Study material

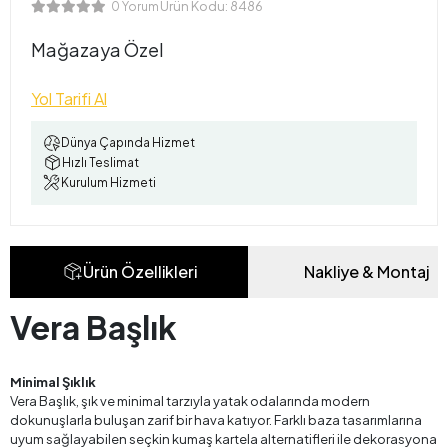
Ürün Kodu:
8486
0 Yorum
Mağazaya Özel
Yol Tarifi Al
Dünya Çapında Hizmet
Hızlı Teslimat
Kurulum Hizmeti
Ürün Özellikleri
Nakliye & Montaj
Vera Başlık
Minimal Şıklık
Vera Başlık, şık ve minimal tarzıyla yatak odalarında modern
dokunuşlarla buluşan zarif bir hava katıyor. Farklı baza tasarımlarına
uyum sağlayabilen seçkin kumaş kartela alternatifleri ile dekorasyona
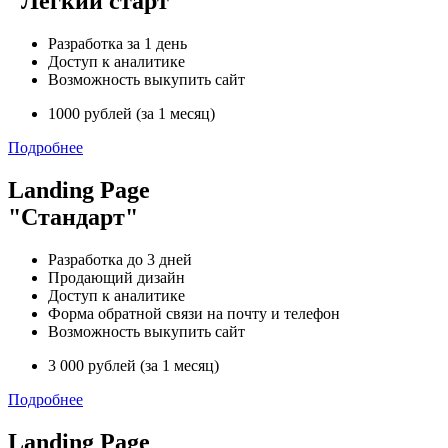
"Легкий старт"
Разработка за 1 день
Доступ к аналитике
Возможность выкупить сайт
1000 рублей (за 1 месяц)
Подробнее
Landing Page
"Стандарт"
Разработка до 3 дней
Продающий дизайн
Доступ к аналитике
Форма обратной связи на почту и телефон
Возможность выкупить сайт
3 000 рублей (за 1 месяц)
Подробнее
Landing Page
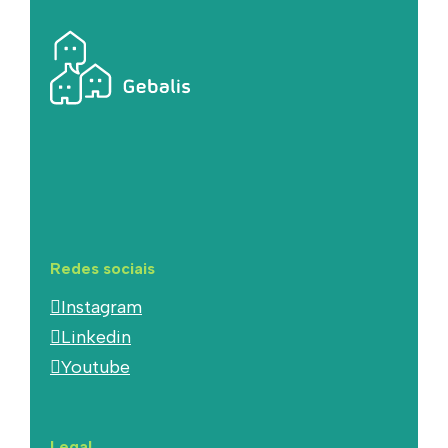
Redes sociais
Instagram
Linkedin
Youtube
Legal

What to work on
Keep every word of the records and none of the pictures when you print them again.

Answer to this task
Ürün Kodu:
8486
0 Yorum
Mağazaya Özel
Yol Tarifi Al
Dünya Çapında Hizmet
Hızlı Teslimat
Kurulum Hizmeti
Ürün Özellikleri
Nakliye & Montaj
Vera Başlık
Minimal Şıklık
Vera Başlık, şık ve minimal tarzıyla yatak odalarında modern
dokunuşlarla buluşan zarif bir hava katıyor. Farklı baza tasarımlarına
uyum sağlayabilen seçkin kumaş kartela alternatifleri ile dekorasyona
"Легкий старт"
Разработка за 1 день
Доступ к аналитике
Возможность выкупить сайт
1000 рублей (за 1 месяц)
Подробнее
Landing Page
"Стандарт"
Разработка до 3 дней
Продающий дизайн
Доступ к аналитике
Форма обратной связи на почту и телефон
Возможность выкупить сайт
3 000 рублей (за 1 месяц)
Подробнее
Landing Page
Redes sociais
Instagram
Linkedin
Youtube
Legal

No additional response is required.